Younger, more active people can also develop osteoarthritis. However, it’s often the result of a trauma, such as a sport injury or accident. A history of physical injuries or accidents can increase a person’s chance of later developing osteoarthritis.


Osteoarthritis does not have a cure. Instead, the goal of treatment is to manage pain, then reduce contributing causes that make the symptoms of OA worse. The first step in treating OA is to reduce pain. This is often initially done with a combination of medicines, exercise, and physical therapy.

Second, doctors will help patients adopt lifestyle changes that can prevent their individual OA symptoms. Incorporating low-impact exercise and getting more rest can often extend the life of knees and joints without resorting to more invasive treatments.

Lifestyle and Alternative Treatments for OA
Having osteoarthritis does not mean you’ve reached the end of your physically active years. Instead, you will simply have to adjust the things you currently do to make them easier on your joints and bones. These adjustments not only improve function, but can also boost your quality of life.
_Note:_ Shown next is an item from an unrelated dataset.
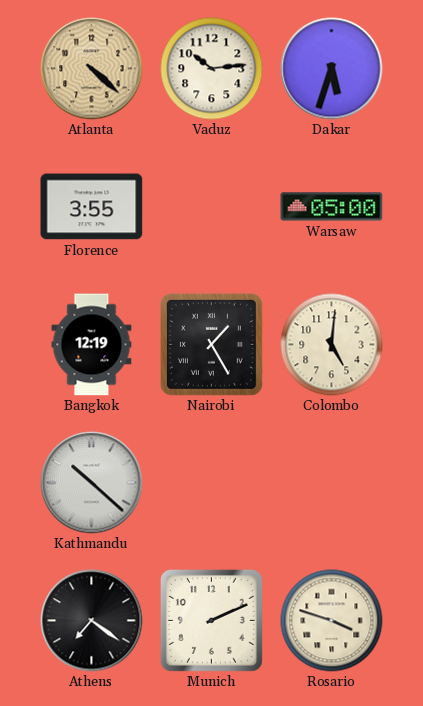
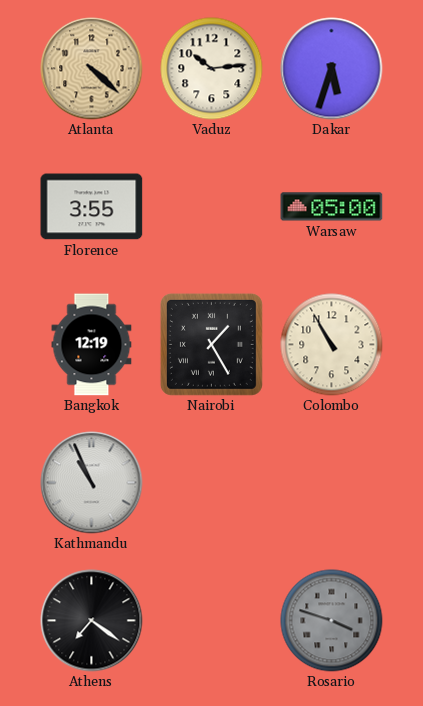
Colombo: 5:01 -> 10:55
Kathmandu: 10:22 -> 10:56
Munich: 2:11 -> none
Rosario dial: cream -> grey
  • Exercise. Low-impact exercise can help strengthen muscles and keep bones strong. Exercise also improves joint mobility. Forgo heavy-impact exercises, such as tennis and baseball, and begin doing more low-impact exercises. Activities such as playing golf, swimming, yoga, and cycling are all much easier on the joints.
  • Heat/cold therapy. Apply warm compresses or cold packs to joints when they are sore or painful. This can help relieve pain and reduce inflammation.
  • Assistive devices. Using devices such as braces, splints, and canes can help your body support weak joints.
  • Rest. Giving painful, sore joints adequate rest can relieve pain and reduce swelling.
  • Weight loss. Losing as little as 5 pounds can help decrease the symptoms of osteoarthritis, especially in large joints, such as the hips and knees.

Traditional Treatments

Treatment for osteoarthritis is often tailored to a person’s lifestyle and the factors that trigger pain and soreness. A wide range of treatment options is available. The options include:

  • Medication. Over-the-counter pain relievers, such as aspirin, nonsteroidal anti-inflammatory drugs (NSAIDs), and acetaminophen (Tylenol), are usually all that people with OA need to treat their pain. However, if pain becomes worse or OTC medicines are not effective, stronger pain medicines may be required.
  • Injections. Corticosteroid and hyaluronic acid injections can help reduce pain in affected joints. However, these injections are typically not used because they can cause additional joint damage over time.
  • Surgery. Surgery is typically reserved for people who have severe and debilitating OA.
  • Osteotomy. This bone-removal procedure can reduce the size of bone spurs if they have started to interfere with joint movement. Osteotomy is also a less-invasive option for people who want to avoid joint replacement surgery. If osteotomy is not an option or it does not work, your doctor may recommend bone fusion (arthrodesis) to treat severely deteriorated joints. For the hip and knee joints, the last resort is a total joint replacement (arthroplasty).